Sustainable Development Goals

Reduce inequality within and among countries

Progress of goal 10

  • Goal 10 calls for reducing inequalities in income as well as those based on age, sex, disability, race, ethnicity, origin, religion or economic or other status within a country. The Goal also addresses inequalities among countries, including those related to representation, migration and development assistance.
  • Target 10.1 seeks to ensure that income growth among the poorest 40 per cent of the population in every country is more rapid than its national average. This was true in 56 of 94 countries with data available from 2007 to 2012. However, this does not necessarily imply greater prosperity, since nine of those countries experienced negative growth rates over that period.
  • The labour share of GDP, which represents the proportion of wages and social protection transfers in an economy, provides an aggregate measure of primary income inequality. A shift of income away from labour towards capital has contributed to rising inequality. Globally, the labour share of GDP decreased from 57 per cent in 2000 to 55 per cent in 2015, mainly owing to stagnating wages and a decline in employers’ social contributions in developed regions, while the trend was stable or slightly upward in developing regions.
  • Preferential treatment for developing countries and the least developed countries in trade can help reduce inequalities by creating more export opportunities.
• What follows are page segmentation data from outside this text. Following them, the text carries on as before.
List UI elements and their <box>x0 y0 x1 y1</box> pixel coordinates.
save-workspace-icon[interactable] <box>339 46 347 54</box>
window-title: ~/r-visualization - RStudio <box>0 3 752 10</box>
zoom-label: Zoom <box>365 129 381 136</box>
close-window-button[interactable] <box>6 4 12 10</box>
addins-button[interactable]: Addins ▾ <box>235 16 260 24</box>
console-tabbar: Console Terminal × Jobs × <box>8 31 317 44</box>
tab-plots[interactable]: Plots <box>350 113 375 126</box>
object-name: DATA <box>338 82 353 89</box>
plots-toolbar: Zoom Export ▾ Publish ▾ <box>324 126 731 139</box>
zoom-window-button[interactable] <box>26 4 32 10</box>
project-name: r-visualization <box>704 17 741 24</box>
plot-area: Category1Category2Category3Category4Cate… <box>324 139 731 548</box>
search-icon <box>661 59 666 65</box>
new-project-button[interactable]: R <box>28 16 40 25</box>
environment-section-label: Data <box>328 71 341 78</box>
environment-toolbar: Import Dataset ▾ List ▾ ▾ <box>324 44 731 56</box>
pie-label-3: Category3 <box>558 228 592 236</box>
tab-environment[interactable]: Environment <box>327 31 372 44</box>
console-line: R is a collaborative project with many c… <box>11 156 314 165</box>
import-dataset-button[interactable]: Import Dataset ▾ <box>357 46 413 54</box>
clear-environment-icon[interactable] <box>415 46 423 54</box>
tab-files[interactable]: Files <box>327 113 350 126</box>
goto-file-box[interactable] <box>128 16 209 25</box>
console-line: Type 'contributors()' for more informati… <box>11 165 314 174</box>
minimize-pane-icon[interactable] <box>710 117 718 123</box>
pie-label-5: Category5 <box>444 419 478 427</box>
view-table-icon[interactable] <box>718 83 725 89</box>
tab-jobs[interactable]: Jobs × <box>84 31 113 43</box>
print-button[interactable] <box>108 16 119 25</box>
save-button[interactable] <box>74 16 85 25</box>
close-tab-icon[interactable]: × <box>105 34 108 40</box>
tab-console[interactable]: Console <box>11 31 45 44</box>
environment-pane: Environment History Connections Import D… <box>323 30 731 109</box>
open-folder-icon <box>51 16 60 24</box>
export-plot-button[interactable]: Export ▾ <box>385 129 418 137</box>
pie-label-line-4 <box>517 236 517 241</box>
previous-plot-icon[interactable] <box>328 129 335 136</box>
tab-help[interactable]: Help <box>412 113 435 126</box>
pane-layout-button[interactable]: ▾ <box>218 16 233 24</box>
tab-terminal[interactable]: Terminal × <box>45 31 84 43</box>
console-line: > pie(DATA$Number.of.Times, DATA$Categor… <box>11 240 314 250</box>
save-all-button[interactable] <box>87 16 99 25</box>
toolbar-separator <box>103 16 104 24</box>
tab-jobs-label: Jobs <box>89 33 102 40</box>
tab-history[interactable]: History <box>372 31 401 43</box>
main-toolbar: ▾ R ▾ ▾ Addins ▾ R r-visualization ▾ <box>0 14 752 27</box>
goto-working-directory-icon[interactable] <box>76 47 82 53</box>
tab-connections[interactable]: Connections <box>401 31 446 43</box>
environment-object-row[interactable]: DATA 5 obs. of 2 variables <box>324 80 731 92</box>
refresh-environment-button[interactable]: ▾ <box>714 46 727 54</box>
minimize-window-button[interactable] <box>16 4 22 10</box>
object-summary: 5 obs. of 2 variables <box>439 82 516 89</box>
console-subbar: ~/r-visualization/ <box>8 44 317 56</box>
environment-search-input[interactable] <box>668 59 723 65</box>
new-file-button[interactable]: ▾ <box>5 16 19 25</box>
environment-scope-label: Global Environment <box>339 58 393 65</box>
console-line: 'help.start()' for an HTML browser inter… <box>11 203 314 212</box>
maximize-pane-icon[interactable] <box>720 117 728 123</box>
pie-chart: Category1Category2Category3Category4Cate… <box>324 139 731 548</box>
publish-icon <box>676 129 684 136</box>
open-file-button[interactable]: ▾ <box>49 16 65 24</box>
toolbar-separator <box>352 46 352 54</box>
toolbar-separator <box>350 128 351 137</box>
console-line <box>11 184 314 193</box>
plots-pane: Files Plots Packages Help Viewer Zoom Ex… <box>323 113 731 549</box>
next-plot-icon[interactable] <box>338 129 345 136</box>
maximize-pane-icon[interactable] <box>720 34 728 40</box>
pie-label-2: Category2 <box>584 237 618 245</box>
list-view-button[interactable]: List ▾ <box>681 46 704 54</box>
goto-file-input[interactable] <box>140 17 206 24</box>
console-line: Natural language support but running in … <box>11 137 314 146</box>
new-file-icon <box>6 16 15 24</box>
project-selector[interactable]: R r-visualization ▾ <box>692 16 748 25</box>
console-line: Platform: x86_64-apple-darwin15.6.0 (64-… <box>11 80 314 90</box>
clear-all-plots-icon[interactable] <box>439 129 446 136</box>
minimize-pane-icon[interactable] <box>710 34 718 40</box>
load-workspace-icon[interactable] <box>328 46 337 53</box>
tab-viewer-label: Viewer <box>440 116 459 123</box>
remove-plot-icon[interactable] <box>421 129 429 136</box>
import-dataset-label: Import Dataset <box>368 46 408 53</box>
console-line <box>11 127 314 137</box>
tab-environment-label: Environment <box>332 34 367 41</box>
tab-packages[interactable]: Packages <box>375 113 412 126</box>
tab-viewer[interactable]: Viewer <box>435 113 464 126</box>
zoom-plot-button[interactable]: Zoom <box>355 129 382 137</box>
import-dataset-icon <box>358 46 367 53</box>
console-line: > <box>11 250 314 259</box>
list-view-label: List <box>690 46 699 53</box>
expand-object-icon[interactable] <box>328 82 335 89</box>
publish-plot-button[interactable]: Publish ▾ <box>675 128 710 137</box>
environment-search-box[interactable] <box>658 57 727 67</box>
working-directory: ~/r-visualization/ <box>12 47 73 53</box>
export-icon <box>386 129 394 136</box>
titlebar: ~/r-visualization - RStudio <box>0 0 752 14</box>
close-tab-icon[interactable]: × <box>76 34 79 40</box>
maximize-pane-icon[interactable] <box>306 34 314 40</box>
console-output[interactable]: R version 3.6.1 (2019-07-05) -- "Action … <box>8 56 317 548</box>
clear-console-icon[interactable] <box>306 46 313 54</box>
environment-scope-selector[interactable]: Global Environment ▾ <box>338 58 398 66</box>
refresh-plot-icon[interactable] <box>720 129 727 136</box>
Major developed country markets already offer duty-free market access to the least developed countries on most of their tariff lines. But even when they do not, as in the case of some agricultural products, the average applied tariff rate is often close to zero per cent. The share of exports from the least developed countries and developing regions that benefitted from duty-free treatment increased from 2000 to 2014, reaching 79 per cent for developing countries and 84 per cent for the least developed countries. The comparative advantage of the least developed countries in duty-free access varies depending on the product groups analysed. Almost all agricultural products from the least developed countries (98 per cent) were exempt from duties by developed countries, versus 74 per cent of products from developing countries. Shares of exports exempt from duties diverged even more for textiles and clothing: the rate for both product groups for the least developed countries was around 70 per cent, while for developing countries it was 41 per cent for textiles and 34 per cent for clothing.
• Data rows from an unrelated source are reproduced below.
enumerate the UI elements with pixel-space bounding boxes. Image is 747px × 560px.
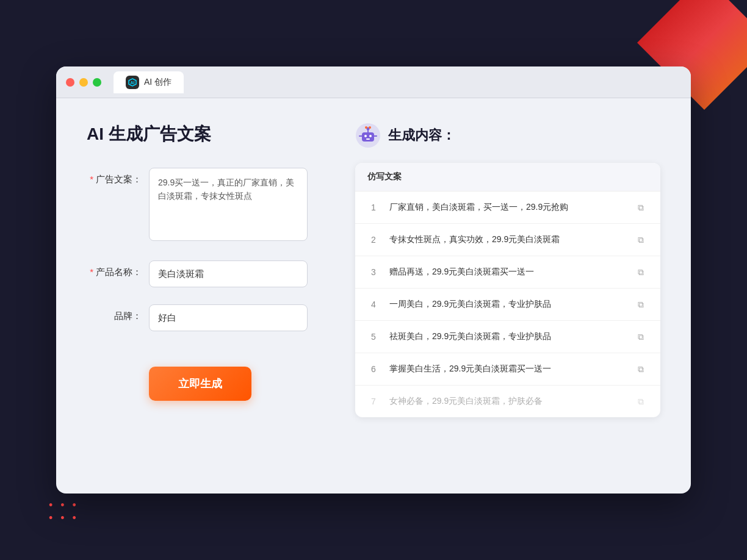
row-text-3: 赠品再送，29.9元美白淡斑霜买一送一: [389, 267, 624, 278]
product-input[interactable]: [149, 260, 308, 287]
bg-decoration-dots: [49, 499, 98, 523]
right-header: 生成内容：: [355, 123, 660, 148]
results-table: 仿写文案 1 厂家直销，美白淡斑霜，买一送一，29.9元抢购 ⧉ 2 专抹女性斑…: [355, 163, 660, 417]
copy-icon-7[interactable]: ⧉: [633, 394, 648, 409]
brand-wrap: [149, 304, 319, 331]
row-num-6: 6: [367, 364, 380, 374]
table-row: 5 祛斑美白，29.9元美白淡斑霜，专业护肤品 ⧉: [355, 321, 660, 353]
page-title: AI 生成广告文案: [87, 123, 319, 146]
copy-icon-4[interactable]: ⧉: [633, 297, 648, 312]
svg-rect-3: [362, 132, 374, 142]
left-panel: AI 生成广告文案 *广告文案： 29.9买一送一，真正的厂家直销，美白淡斑霜，…: [87, 123, 319, 464]
right-panel: 生成内容： 仿写文案 1 厂家直销，美白淡斑霜，买一送一，29.9元抢购 ⧉ 2…: [355, 123, 660, 464]
table-row: 2 专抹女性斑点，真实功效，29.9元美白淡斑霜 ⧉: [355, 224, 660, 256]
row-text-2: 专抹女性斑点，真实功效，29.9元美白淡斑霜: [389, 234, 624, 245]
row-text-1: 厂家直销，美白淡斑霜，买一送一，29.9元抢购: [389, 202, 624, 213]
form-group-ad-copy: *广告文案： 29.9买一送一，真正的厂家直销，美白淡斑霜，专抹女性斑点: [87, 168, 319, 243]
copy-icon-5[interactable]: ⧉: [633, 329, 648, 344]
table-row: 6 掌握美白生活，29.9元美白淡斑霜买一送一 ⧉: [355, 353, 660, 386]
svg-point-12: [369, 126, 371, 129]
ad-copy-wrap: 29.9买一送一，真正的厂家直销，美白淡斑霜，专抹女性斑点: [149, 168, 319, 243]
row-num-5: 5: [367, 332, 380, 342]
tab-label: AI 创作: [144, 77, 171, 88]
copy-icon-2[interactable]: ⧉: [633, 232, 648, 247]
browser-window: AI AI 创作 AI 生成广告文案 *广告文案： 29.9买一送一，真正的厂家…: [56, 66, 691, 494]
submit-button[interactable]: 立即生成: [149, 367, 251, 401]
svg-rect-4: [364, 135, 367, 137]
row-num-2: 2: [367, 235, 380, 245]
form-group-brand: 品牌：: [87, 304, 319, 331]
row-num-7: 7: [367, 397, 380, 406]
right-title: 生成内容：: [388, 126, 455, 145]
copy-icon-6[interactable]: ⧉: [633, 362, 648, 376]
copy-icon-1[interactable]: ⧉: [633, 200, 648, 215]
svg-rect-5: [369, 135, 372, 137]
ad-copy-textarea[interactable]: 29.9买一送一，真正的厂家直销，美白淡斑霜，专抹女性斑点: [149, 168, 308, 241]
required-star-1: *: [90, 174, 93, 184]
ad-copy-label: *广告文案：: [87, 168, 142, 185]
product-wrap: [149, 260, 319, 287]
table-row: 3 赠品再送，29.9元美白淡斑霜买一送一 ⧉: [355, 256, 660, 289]
product-label: *产品名称：: [87, 260, 142, 278]
form-group-product: *产品名称：: [87, 260, 319, 287]
svg-point-11: [365, 126, 367, 129]
tab-icon: AI: [126, 76, 139, 89]
maximize-button[interactable]: [93, 78, 101, 87]
brand-label: 品牌：: [87, 304, 142, 322]
table-header: 仿写文案: [355, 163, 660, 192]
ai-tab[interactable]: AI AI 创作: [114, 71, 184, 93]
row-num-4: 4: [367, 300, 380, 309]
table-row: 4 一周美白，29.9元美白淡斑霜，专业护肤品 ⧉: [355, 289, 660, 321]
row-num-1: 1: [367, 203, 380, 212]
minimize-button[interactable]: [79, 78, 88, 87]
table-row: 1 厂家直销，美白淡斑霜，买一送一，29.9元抢购 ⧉: [355, 192, 660, 224]
title-bar: AI AI 创作: [56, 66, 691, 98]
row-text-7: 女神必备，29.9元美白淡斑霜，护肤必备: [389, 396, 624, 407]
brand-input[interactable]: [149, 304, 308, 331]
row-num-3: 3: [367, 267, 380, 277]
close-button[interactable]: [66, 78, 74, 87]
traffic-lights: [66, 78, 101, 87]
row-text-6: 掌握美白生活，29.9元美白淡斑霜买一送一: [389, 364, 624, 375]
table-row-dimmed: 7 女神必备，29.9元美白淡斑霜，护肤必备 ⧉: [355, 386, 660, 417]
row-text-5: 祛斑美白，29.9元美白淡斑霜，专业护肤品: [389, 331, 624, 342]
required-star-2: *: [90, 267, 93, 277]
svg-text:AI: AI: [131, 81, 135, 85]
row-text-4: 一周美白，29.9元美白淡斑霜，专业护肤品: [389, 299, 624, 310]
svg-rect-6: [366, 138, 370, 140]
copy-icon-3[interactable]: ⧉: [633, 265, 648, 279]
content-area: AI 生成广告文案 *广告文案： 29.9买一送一，真正的厂家直销，美白淡斑霜，…: [56, 98, 691, 489]
robot-icon: [355, 123, 381, 148]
  • Official development assistance and financial flows contribute to reducing inequalities within and among countries. In 2014, total resource flows for development to the least developed countries totalled $55.2 billion, and eight donor countries met the target of 0.15 per cent of gross national income (GNI) for ODA to the least developed countries. Preliminary ODA figures for 2015 show that bilateral net ODA to the least developed countries increased by 4 per cent in real terms, compared to 2014.
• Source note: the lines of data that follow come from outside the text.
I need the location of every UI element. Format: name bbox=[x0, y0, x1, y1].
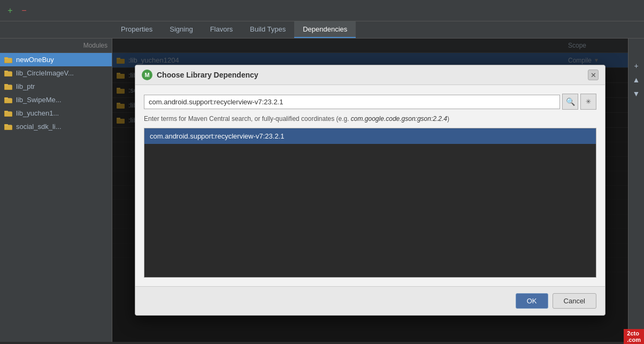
choose-library-modal: M Choose Library Dependency ✕ 🔍 ✳ bbox=[135, 65, 605, 316]
result-item-0[interactable]: com.android.support:recyclerview-v7:23.2… bbox=[144, 128, 596, 144]
folder-icon bbox=[4, 56, 13, 64]
folder-icon-2 bbox=[4, 70, 13, 77]
add-button[interactable]: + bbox=[4, 5, 16, 17]
svg-rect-17 bbox=[5, 125, 12, 129]
modal-footer: OK Cancel bbox=[135, 286, 605, 315]
tabs-row: Properties Signing Flavors Build Types D… bbox=[0, 21, 644, 39]
svg-rect-5 bbox=[5, 71, 12, 76]
ok-button[interactable]: OK bbox=[516, 293, 548, 309]
sidebar-item-yuchen[interactable]: lib_yuchen1... bbox=[0, 106, 112, 120]
modal-close-button[interactable]: ✕ bbox=[588, 70, 599, 80]
tab-flavors[interactable]: Flavors bbox=[202, 21, 242, 38]
watermark: 2cto.com bbox=[624, 329, 644, 344]
sidebar-label-swipeme: lib_SwipeMe... bbox=[16, 96, 62, 104]
modal-title-left: M Choose Library Dependency bbox=[142, 70, 258, 80]
modal-icon: M bbox=[142, 70, 152, 80]
sidebar-label-circleimageview: lib_CircleImageV... bbox=[16, 69, 74, 77]
tab-dependencies[interactable]: Dependencies bbox=[294, 21, 356, 38]
remove-button[interactable]: − bbox=[18, 5, 30, 17]
hint-prefix: Enter terms for Maven Central search, or… bbox=[144, 115, 351, 123]
sidebar-label-yuchen: lib_yuchen1... bbox=[16, 109, 59, 117]
sidebar-label-social: social_sdk_li... bbox=[16, 123, 62, 131]
settings-button[interactable]: ✳ bbox=[580, 94, 596, 110]
modules-label: Modules bbox=[0, 39, 112, 53]
modal-overlay: M Choose Library Dependency ✕ 🔍 ✳ bbox=[112, 39, 628, 342]
sidebar-item-social[interactable]: social_sdk_li... bbox=[0, 120, 112, 133]
sidebar-label-lib-ptr: lib_ptr bbox=[16, 82, 35, 90]
results-list: com.android.support:recyclerview-v7:23.2… bbox=[144, 128, 596, 278]
tab-properties[interactable]: Properties bbox=[112, 21, 161, 38]
right-controls: + ▲ ▼ bbox=[628, 39, 644, 342]
svg-rect-11 bbox=[5, 98, 12, 103]
modal-body: 🔍 ✳ Enter terms for Maven Central search… bbox=[135, 85, 605, 286]
search-button[interactable]: 🔍 bbox=[562, 94, 578, 110]
folder-icon-4 bbox=[4, 96, 13, 104]
up-button[interactable]: ▲ bbox=[631, 74, 642, 86]
search-input[interactable] bbox=[144, 95, 560, 109]
modal-titlebar: M Choose Library Dependency ✕ bbox=[135, 65, 605, 85]
tab-signing[interactable]: Signing bbox=[161, 21, 201, 38]
add-dep-button[interactable]: + bbox=[631, 60, 642, 72]
hint-suffix: ) bbox=[447, 115, 449, 123]
content-area: Scope :lib_yuchen1204 Compile ▼ bbox=[112, 39, 628, 342]
tab-build-types[interactable]: Build Types bbox=[241, 21, 294, 38]
main-layout: Modules newOneBuy lib_CircleImageV... li… bbox=[0, 39, 644, 342]
sidebar-item-circleimageview[interactable]: lib_CircleImageV... bbox=[0, 66, 112, 80]
top-toolbar: + − bbox=[0, 0, 644, 21]
hint-example: com.google.code.gson:gson:2.2.4 bbox=[351, 115, 447, 123]
folder-icon-5 bbox=[4, 110, 13, 117]
svg-rect-14 bbox=[5, 111, 12, 116]
search-row: 🔍 ✳ bbox=[144, 94, 596, 110]
cancel-button[interactable]: Cancel bbox=[553, 293, 596, 309]
sidebar-item-lib-ptr[interactable]: lib_ptr bbox=[0, 80, 112, 93]
svg-rect-8 bbox=[5, 85, 12, 89]
svg-rect-2 bbox=[5, 58, 12, 63]
sidebar: Modules newOneBuy lib_CircleImageV... li… bbox=[0, 39, 112, 342]
sidebar-item-newonebuy[interactable]: newOneBuy bbox=[0, 53, 112, 66]
folder-icon-3 bbox=[4, 83, 13, 90]
sidebar-item-swipeme[interactable]: lib_SwipeMe... bbox=[0, 93, 112, 106]
modal-title-text: Choose Library Dependency bbox=[157, 71, 258, 79]
sidebar-label-newonebuy: newOneBuy bbox=[16, 56, 54, 64]
hint-text: Enter terms for Maven Central search, or… bbox=[144, 114, 596, 124]
down-button[interactable]: ▼ bbox=[631, 88, 642, 100]
folder-icon-6 bbox=[4, 123, 13, 131]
  • People migrate for many reasons, including better employment opportunities and higher wages. When successful, many migrants send money back to their country of origin to care of family members. Remittances to developing countries have increased slightly, rising to $431.6 billion in 2015, up 0.4 per cent from 2014. In contrast, global remittances (including those to developed countries) were estimated at $582 billion in 2015, a decline of 1.7 per cent from 2014. Even with the global contraction in remittance flows in 2015, the longer term trend is upward. However, the cost of sending money across national borders is significant, averaging 7.5 per cent of the amount remitted in 2015, down from 10 per cent in 2008 but still above the 3 per cent called for in target 10.c.